» SUPPLIED RECORDS:

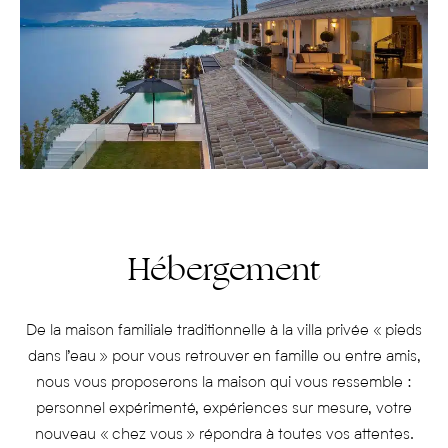
Hébergement
De la maison familiale traditionnelle à la villa privée « pieds
dans l’eau » pour vous retrouver en famille ou entre amis,
nous vous proposerons la maison qui vous ressemble :
personnel expérimenté, expériences sur mesure, votre
nouveau « chez vous » répondra à toutes vos attentes.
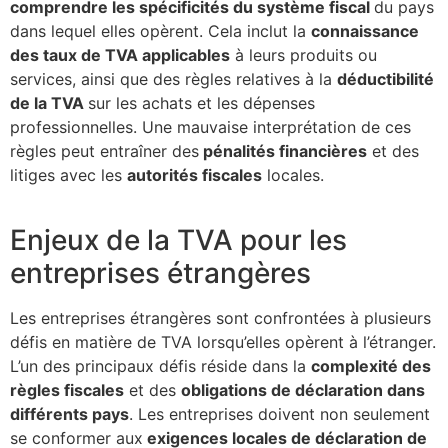
comprendre les spécificités du système fiscal
du pays
dans lequel elles opèrent. Cela inclut la
connaissance
des taux de TVA applicables
à leurs produits ou
services, ainsi que des règles relatives à la
déductibilité
de la TVA
sur les achats et les dépenses
professionnelles. Une mauvaise interprétation de ces
règles peut entraîner des
pénalités financières
et des
litiges avec les
autorités fiscales
locales.
Enjeux de la TVA pour les
entreprises étrangères
Les entreprises étrangères sont confrontées à plusieurs
défis en matière de TVA lorsqu’elles opèrent à l’étranger.
L’un des principaux défis réside dans la
complexité des
règles fiscales
et des
obligations de déclaration dans
différents pays
. Les entreprises doivent non seulement
se conformer aux
exigences locales de déclaration de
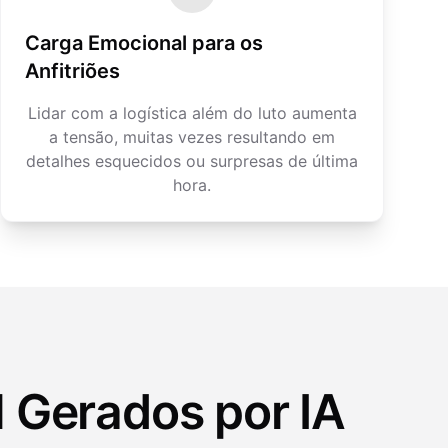
Carga Emocional para os
Anfitriões
Lidar com a logística além do luto aumenta
a tensão, muitas vezes resultando em
detalhes esquecidos ou surpresas de última
hora.
 Gerados por IA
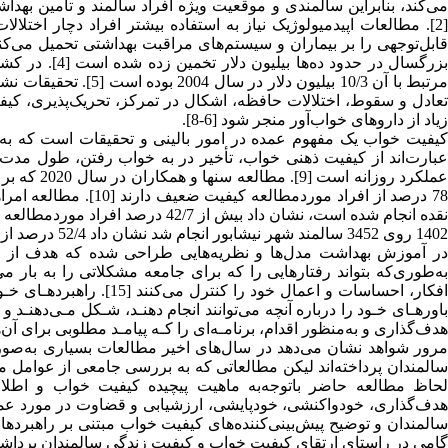
می‌کند، بنابراین سالمندی و موقعیت ویژه افراد سالمند و تأمین بهد
[2]. مطالعات اپیدمیولوژیک نیاز به استفاده بیشتر افراد دچار اخت
مرتبط با آن 10/3 بیلی
تعادل و سقوط، اختلالات حافظه، اشکال در تمرکز، تحریک‌پذیری، کیف
زیاد از داروهای خواب‌آور منجر شود [6-8].
عبارت‌اند از کیفیت ذهنی خواب، تأخیر در به خواب رفتن، طول مدت 
عملکرد روز
1402 روی 3452 سالمند شهر نیشابور انجام شد نشان داد 52/4 درصد از سالمندان کیفیت خواب نامطلوب دارند [12].
در آموزش بهداشت مدل‌ها و نظریه‌هایی طراحی شده که هدف از کار
افکار، احساسات و اعمال خ
باورهـای خـود را درباره آنچه می‌توانند انجام دهنـد، شـکل مـی‌دهنـد و 
هدف‌گذاری و به‌منظور اقدام، برنامـه‌ای را کـه پیامـد مطلوبی برای آن‌ها دا
مرور شواهد نشان می‌دهد در سال‌های اخیر مطالعات بسیاری به‌صو
سالمندان پرداخته‌اند لیکن مطالعاتی که به بررسی جامعی از عوامل م
لحاظ مطالعه حاضر باتوجه‌به ماهیت پیچیده کیفیت خواب و اطلا
هدف‌گذاری، خودواکنشی، خودپایشی، ارزشیابی و قضاوت در مورد عملک
سالمندان و توضیح پیش‌بینی‌کننده‌های کیفیت خواب مبتنی بر راهبردها
گامی در راستای ارتقای کیفیت خواب و کیفیت زندگی سالمندان برداشت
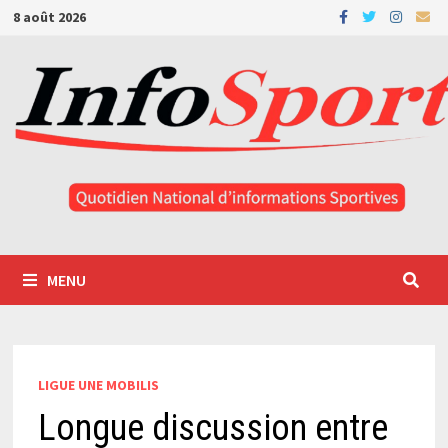
Passer
8 août 2026
au
contenu
MENU
LIGUE UNE MOBILIS
Longue discussion entre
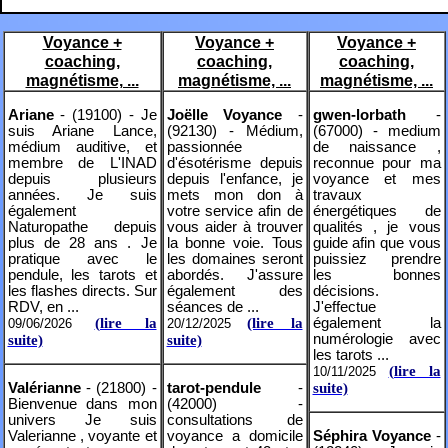
Voyance +
Voyance +
Voyance +
coaching,
coaching,
coaching,
magnétisme, ...
magnétisme, ...
magnétisme, ...
Ariane
- (19100) - Je
Joëlle Voyance
-
gwen-lorbath
-
suis Ariane Lance,
(92130) - Médium,
(67000) - medium
médium auditive, et
passionnée
de naissance ,
membre de L'INAD
d'ésotérisme depuis
reconnue pour ma
depuis plusieurs
depuis l'enfance, je
voyance et mes
années. Je suis
mets mon don à
travaux
également
votre service afin de
énergétiques de
Naturopathe depuis
vous aider à trouver
qualités , je vous
plus de 28 ans . Je
la bonne voie. Tous
guide afin que vous
pratique avec le
les domaines seront
puissiez prendre
pendule, les tarots et
abordés. J'assure
les bonnes
les flashes directs. Sur
également des
décisions.
RDV, en ...
séances de ...
J'effectue
(lire la
(lire la
également la
09/06/2026
20/12/2025
numérologie avec
suite)
suite)
les tarots ...
(lire la
10/11/2025
Valérianne
- (21800) -
tarot-pendule
-
suite)
Bienvenue dans mon
(42000) -
univers Je suis
consultations de
Valerianne , voyante et
voyance a domicile
Séphira Voyance
-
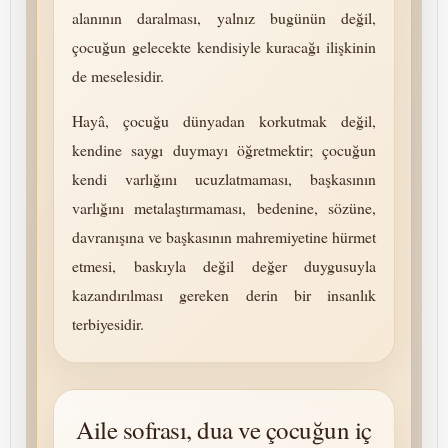
alanının daralması, yalnız bugünün değil,
çocuğun gelecekte kendisiyle kuracağı ilişkinin
de meselesidir.
Hayâ, çocuğu dünyadan korkutmak değil,
kendine saygı duymayı öğretmektir; çocuğun
kendi varlığını ucuzlatmaması, başkasının
varlığını me­ta­laş­tır­maması, bedenine, sözüne,
davranışına ve başkasının mah­remiyetine hürmet
etmesi, baskıyla değil değer duygusuyla
kazandırılması gereken derin bir insanlık
terbiyesidir.
Aile sofrası, dua ve çocuğun iç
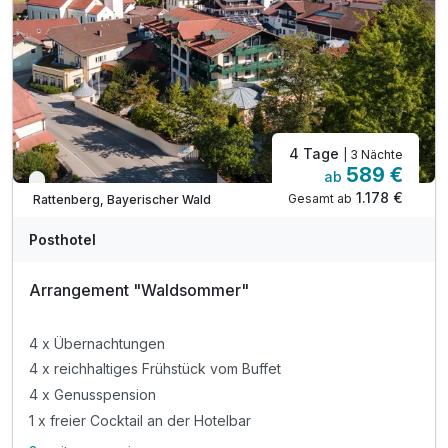
4 Tage
| 3 Nächte
589 €
ab
Nur noch bis September
1.178 €
Gesamt ab
Rattenberg, Bayerischer Wald
Posthotel
Arrangement "Waldsommer"
4 x Übernachtungen
4 x reichhaltiges Frühstück vom Buffet
4 x Genusspension
1 x freier Cocktail an der Hotelbar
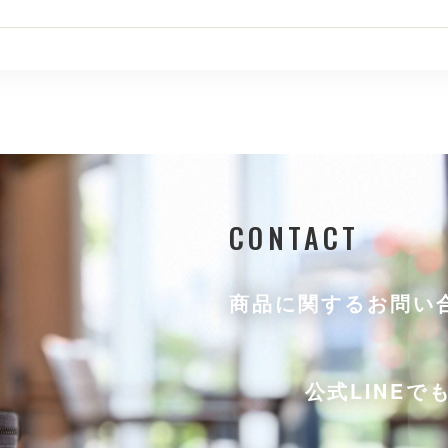
CONTACT
商品に関するお問い
公式LINE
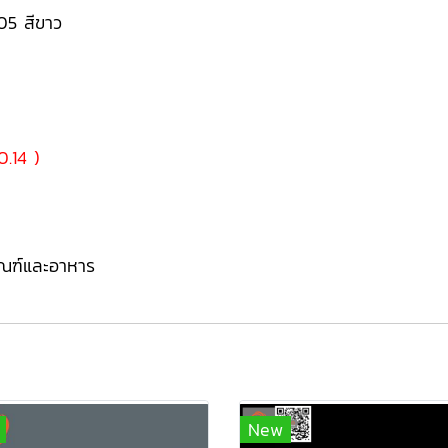
5 สีขาว
0.14 )
ัณฑ์และอาหาร
New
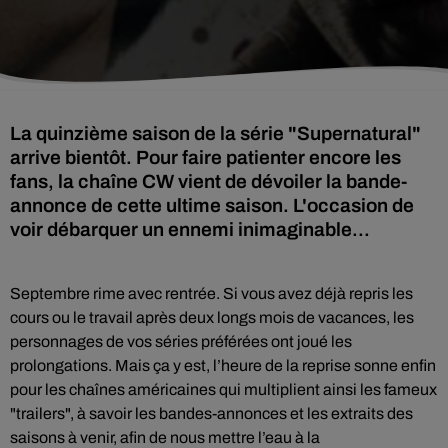
La quinzième saison de la série "Supernatural"
arrive bientôt. Pour faire patienter encore les
fans, la chaîne CW vient de dévoiler la bande-
annonce de cette ultime saison. L'occasion de
voir débarquer un ennemi inimaginable...
Septembre rime avec rentrée.
Si vous avez déjà repris les
cours ou le travail après deux longs mois de vacances, les
personnages de vos séries préférées ont joué les
prolongations.
Mais ça y est, l’heure de la reprise sonne
enfin
pour l
es chaînes américaines qui multiplient ainsi les fameux
"trailers", à savoir les
bandes-annonces
et les extraits des
saisons à venir, afin de nous mettre l’eau à la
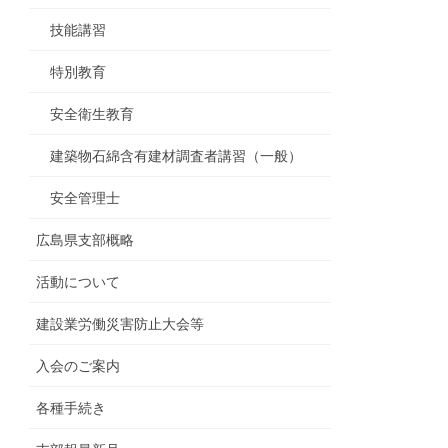
技能講習
特別教育
安全衛生教育
建築物石綿含有建材調査者講習（一般）
安全管理士
広島県支部概略
活動について
建設業労働災害防止大会等
入会のご案内
各種手続き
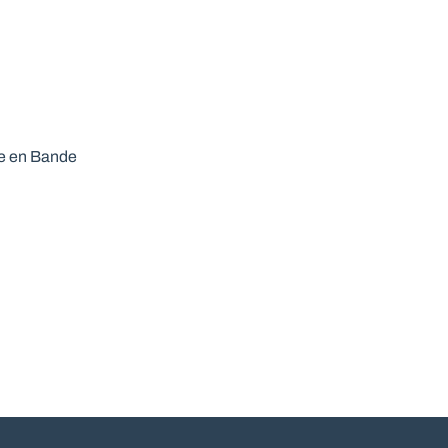
re en Bande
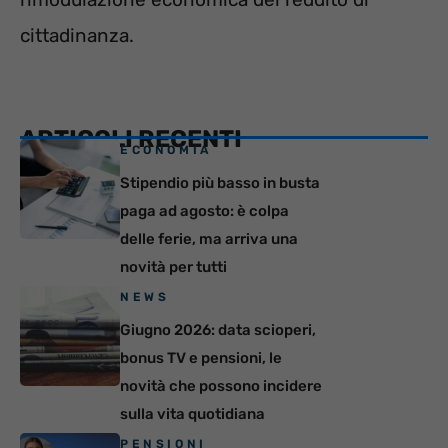
cittadinanza.
ARTICOLI RECENTI
ECONOMIA
Stipendio più basso in busta
paga ad agosto: è colpa
delle ferie, ma arriva una
novità per tutti
NEWS
Giugno 2026: data scioperi,
bonus TV e pensioni, le
novità che possono incidere
sulla vita quotidiana
PENSIONI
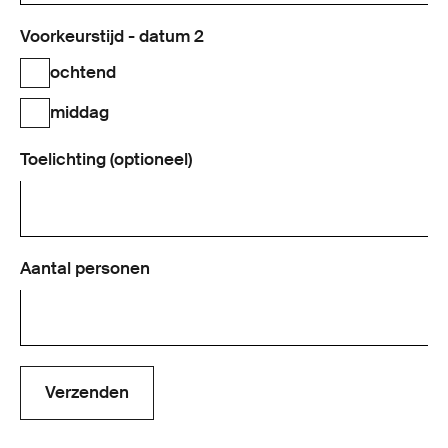
Voorkeurstijd - datum 2
ochtend
middag
Toelichting (optioneel)
Aantal personen
Verzenden
Verzenden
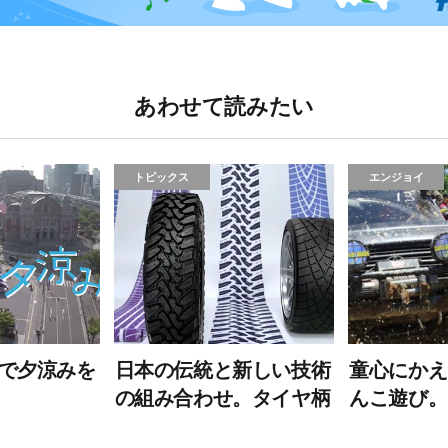
あわせて読みたい
トピックス
エンジョイ
で夕涼みを
日本の伝統と新しい技術
童心にかえ
の組み合わせ。タイヤ柄
んこ遊び。
の江戸浴衣、作りまし
楽しむオフ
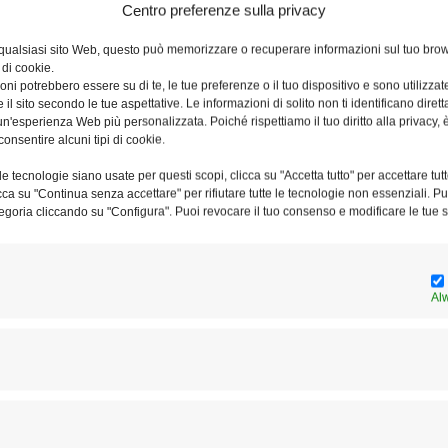
Centro preferenze sulla privacy
 Advocatorum. “La tutela della vittima di abusi” è il tema su
 da gennaio ad aprile, che si terranno nell’Aula della
 qualsiasi sito Web, questo può memorizzare o recuperare informazioni sul tuo brow
 di cookie.
nno inizio alle ore 15.
ni potrebbero essere su di te, le tue preferenze o il tuo dispositivo e sono utilizzat
e il sito secondo le tue aspettative. Le informazioni di solito non ti identificano dire
n'esperienza Web più personalizzata. Poiché rispettiamo il tuo diritto alla privacy, 
lto “vulnerabile” a colui che “ha abitualmente un difetto di
consentire alcuni tipi di cookie.
of. Matteo Visioli, Pontificia Università Gregoriana) e di “Il
Alberto Tortoroglio, Università Cattolica del Sacro Cuore di
e tecnologie siano usate per questi scopi, clicca su "Accetta tutto" per accettare tutt
licca su "Continua senza accettare" per rifiutare tutte le tecnologie non essenziali. 
egoria cliccando su "Configura". Puoi revocare il tuo consenso e modificare le tue s
vocati di Roma e rilascia due crediti formativi.
Al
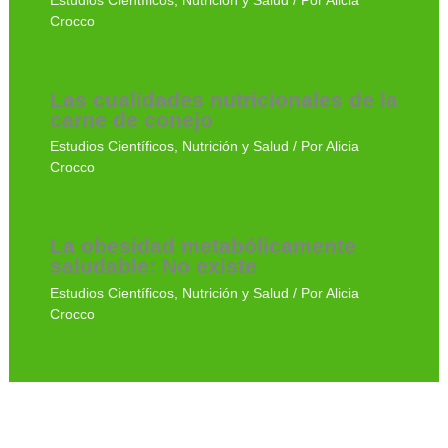
Estudios Científicos
,
Nutrición y Salud
/ Por
Alicia
Crocco
Las cualidades nutricionales de la
carne de conejo
Estudios Científicos
,
Nutrición y Salud
/ Por
Alicia
Crocco
La obesidad metabólicamente
saludable: No existe
Estudios Científicos
,
Nutrición y Salud
/ Por
Alicia
Crocco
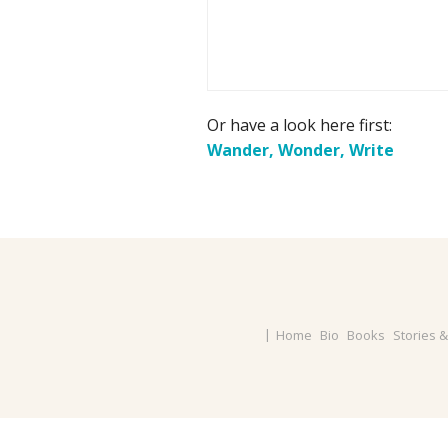
Or have a look here first:
Wander, Wonder, Write
Home
Bio
Books
Stories 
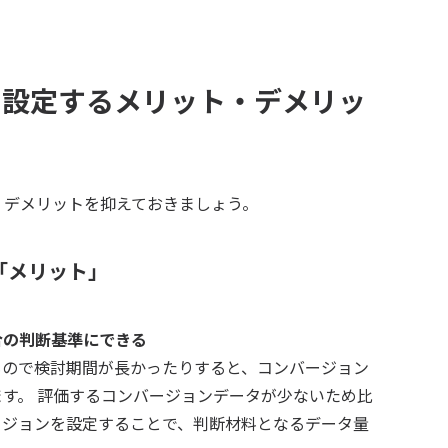
を設定するメリット・デメリッ
、デメリットを抑えておきましょう。
「メリット」
合の判断基準にできる
もので検討期間が長かったりすると、コンバージョン
す。 評価するコンバージョンデータが少ないため比
ージョンを設定することで、判断材料となるデータ量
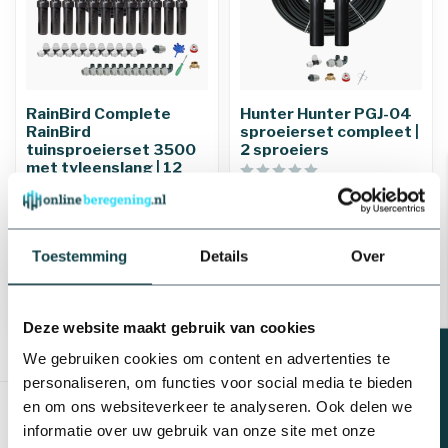
RainBird Complete
Hunter Hunter PGJ-04
RainBird
sproeierset compleet |
tuinsproeierset 3500
2 sproeiers
met tyleenslang | 12
sproeiers
€386,28
€163,71
€145,80
Levering binnen 3-4
Toestemming
Details
Levering binnen 1-3
Over
werkdagen
werkdagen
Deze website maakt gebruik van cookies
Beregeningsplan?
We gebruiken cookies om content en advertenties te
Toon
1
-
10
van 10
personaliseren, om functies voor social media te bieden
en om ons websiteverkeer te analyseren. Ook delen we
informatie over uw gebruik van onze site met onze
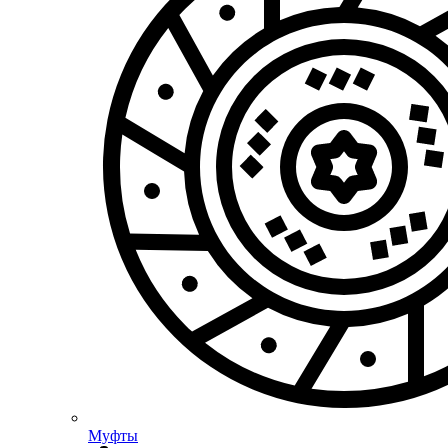
Муфты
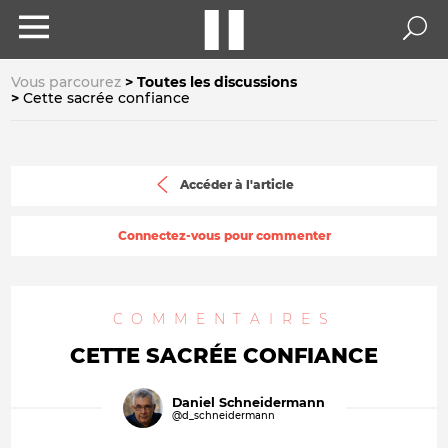
Vous parcourez
Toutes les discussions
Cette sacrée confiance
Accéder à l'article
Connectez-vous pour commenter
COMMENTAIRES
CETTE SACRÉE CONFIANCE
Daniel Schneidermann
@d_schneidermann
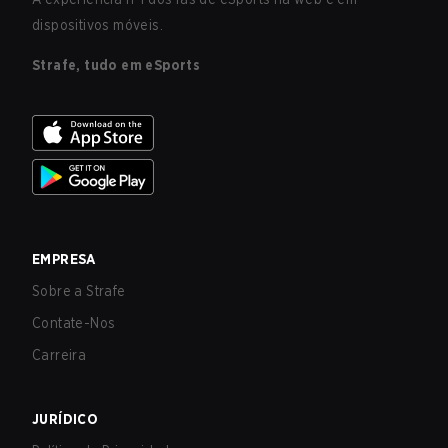
dispositivos móveis.
Strafe, tudo em eSports
EMPRESA
Sobre a Strafe
Contate-Nos
Carreira
JURÍDICO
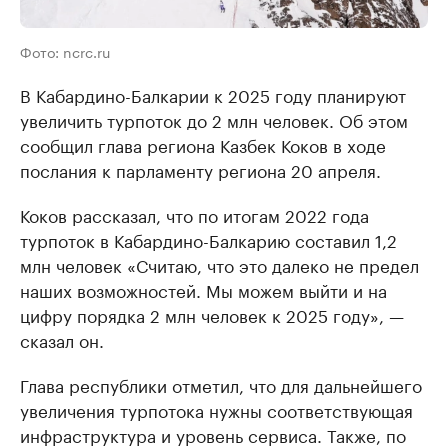
Фото: ncrc.ru
В Кабардино-Балкарии к 2025 году планируют
увеличить турпоток до 2 млн человек. Об этом
сообщил глава региона Казбек Коков в ходе
послания к парламенту региона 20 апреля.
Коков рассказал, что по итогам 2022 года
турпоток в Кабардино-Балкарию составил 1,2
млн человек «Считаю, что это далеко не предел
наших возможностей. Мы можем выйти и на
цифру порядка 2 млн человек к 2025 году», —
сказал он.
Глава республики отметил, что для дальнейшего
увеличения турпотока нужны соответствующая
инфраструктура и уровень сервиса. Также, по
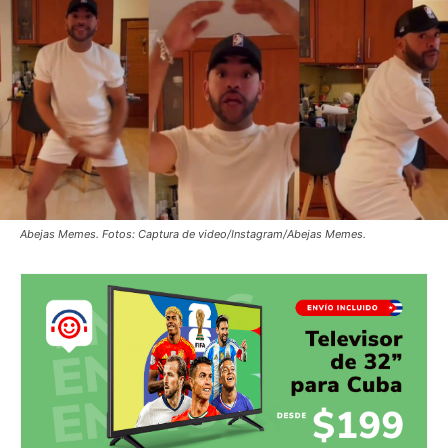
Abejas Memes. Fotos: Captura de video/Instagram/Abejas Memes.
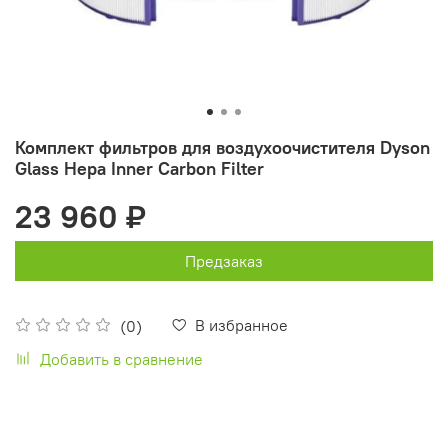
Комплект фильтров для воздухоочистителя Dyson
Glass Hepa Inner Carbon Filter
23 960 ₽
Предзаказ
В избранное
(0)
Добавить в сравнение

» EXERCISE INSTRUCTIONS: Copy only what lies between the line with "cittadinanza." and the line with "è il tema su", those two lines included, exactly as given above; pictures stay out.

» SOLUTION FOR THIS EXERCISE:
cittadinanza.
ARTICOLI RECENTI
ECONOMIA
Stipendio più basso in busta
paga ad agosto: è colpa
delle ferie, ma arriva una
novità per tutti
NEWS
Giugno 2026: data scioperi,
bonus TV e pensioni, le
novità che possono incidere
sulla vita quotidiana
PENSIONI
Voorkeurstijd - datum 2
ochtend
middag
Toelichting (optioneel)
Aantal personen
Verzenden
Verzenden
あわせて読みたい
トピックス
エンジョイ
で夕涼みを
日本の伝統と新しい技術
童心にかえ
の組み合わせ。タイヤ柄
んこ遊び。
の江戸浴衣、作りまし
楽しむオフ
Centro preferenze sulla privacy
 Advocatorum. “La tutela della vittima di abusi” è il tema su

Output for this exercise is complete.